What the task asks:
Exact copies of the lines below, from the one with "tapestry of perspective and experience." up to and including the one with "Maintenance request", are what this calls for; leave out pictures.

Extracted material:
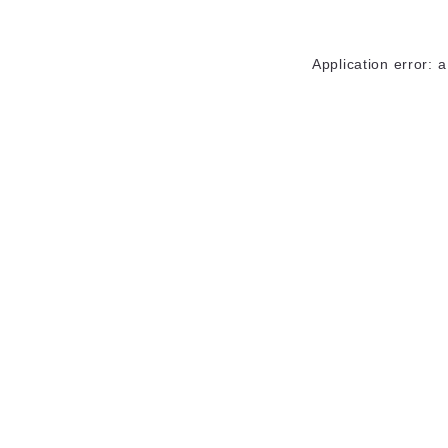
Application error: 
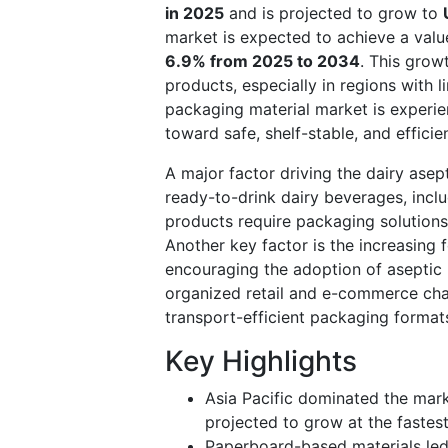
in 2025
and is projected to grow to
market is expected to achieve a val
6.9% from 2025 to 2034
. This grow
products, especially in regions with l
packaging material market is experien
toward safe, shelf-stable, and effici
A major factor driving the dairy asep
ready-to-drink dairy beverages, inclu
products require packaging solutions 
Another key factor is the increasing
encouraging the adoption of aseptic 
organized retail and e-commerce chan
transport-efficient packaging format
Key Highlights
Asia Pacific dominated the mark
projected to grow at the fastes
Paperboard-based materials led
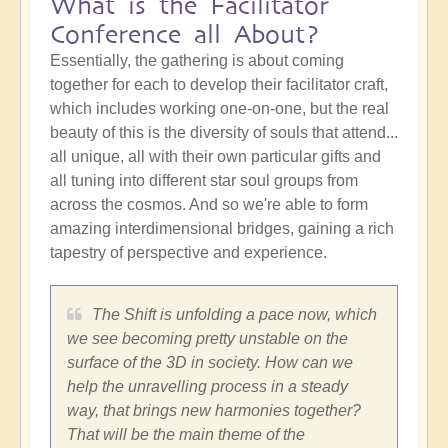
What is the Facilitator
Conference all About?
Essentially, the gathering is about coming
together for each to develop their facilitator craft,
which includes working one-on-one, but the real
beauty of this is the diversity of souls that attend...
all unique, all with their own particular gifts and
all tuning into different star soul groups from
across the cosmos. And so we're able to form
amazing interdimensional bridges, gaining a rich
tapestry of perspective and experience.
The Shift is unfolding a pace now, which
we see becoming pretty unstable on the
surface of the 3D in society. How can we
help the unravelling process in a steady
way, that brings new harmonies together?
That will be the main theme of the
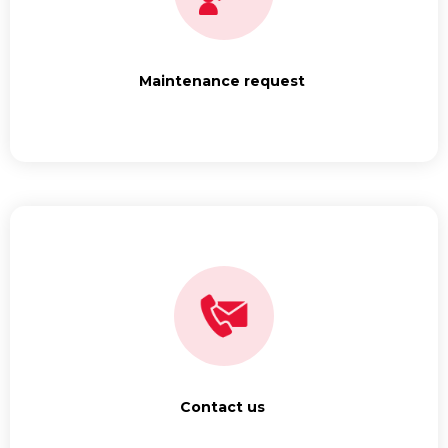
Maintenance request
Contact us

Output below:
tapestry of perspective and experience.
The Shift is unfolding a pace now, which
we see becoming pretty unstable on the
surface of the 3D in society. How can we
help the unravelling process in a steady
way, that brings new harmonies together?
That will be the main theme of the
Maintenance request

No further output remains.